Now, I have no disagreement with what the members have said above. What they 
have quoted, I concur, is indeed the intention of the Veda-sAstrA (to the 
meagre extent to which I am acquainted with it).

But it must not be forgotten that the Vedic precepts these members have 
referred to have an underlying assumption: that the system of "varnAshrama" 
is being wholly practised by society. The Vedic exhortation to acquire 
wealth and spend it wisely is meant for castes other than "brahmins"… it is 
intended generally for the "vaisyA" and "kshatriya" castes. For the brahmin, 
however, the "veda-sAstrA" unambiguously prescribes nothing but bare 
sustenance and a life of constant spiritual endeavour… and "bare sustenance" 
has been well defined by my good, old friend SrimAn Vijayaraghavan of 
Praxair in his little post yesterday.

If brahmins had been allowed by veda-sAstrA to accumulate wealth and then if 
they were to be preoccupied the rest of their lives with how to put it to 
use wisely, they would all be fit to work only as "economists" and 
"investment-bankers" … not vedic practitioners.
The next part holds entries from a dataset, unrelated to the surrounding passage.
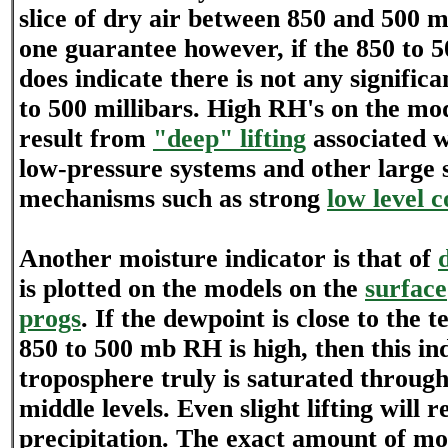
slice of dry air between 850 and 500 mi
one guarantee however, if the 850 to 5
does indicate there is not any signific
to 500 millibars. High RH's on the mo
result from
"deep" lifting
associated w
low-pressure systems and other large s
mechanisms such as strong
low level 
Another moisture indicator is that of
is plotted on the models on the
surface
progs
. If the dewpoint is close to the
850 to 500 mb RH is high, then this ind
troposphere truly is saturated through
middle levels. Even slight lifting will r
precipitation. The exact amount of moi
   **********     *************    ************

My good friend Sri.Vijayaraghavan (to whom I am grateful for gifting me two 
years ago with cassettes of Poundarikapuram swami's upanyAsam on 
"yatirAja-saptati")also wrote:

"The net result (of all these discussions) is: We will continue to do
what we are used to do (may be with a little more guilt).  In my opinion, we 
carefully listen to all those wonderful sayings and thoughts and even before 
they start to bear any influence we carefully bury them and proceed to do 
what we are habituated to."

How right he is!! But then that is the choice we all have to make in life, 
isn't it? To deal with 'guilt' or to deal with 'life'? "To be or not be, is 
the question!", said the tragic hero in Shakespeare's "Hamlet".
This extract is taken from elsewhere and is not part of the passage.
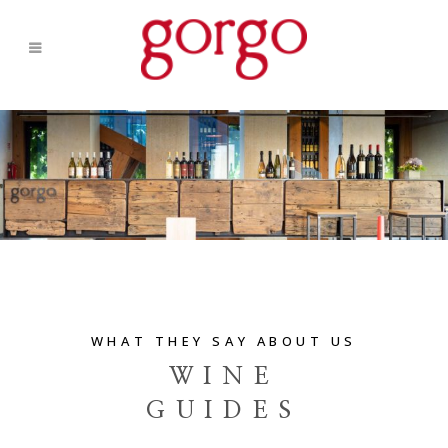
WHAT THEY SAY ABOUT US
WINE
GUIDES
   **************          ************          *********

Finally, many of you, dear members, were curious to know the identity of the 
"AchAryA" I had quoted.

Even at the risk of being seen to be "praising him personally" on the 
"bhakti-list" and earn thereby all your displeasure, I wish to reveal that 
the "AcharyA" I quoted was none other than the great AdvaitAchArya of 
Kanchipuram (Swami Desikan's native place!): Sri ChandrasekharEndra 
Saraswati (popularly known to his disciples as "Kanchi-periavA").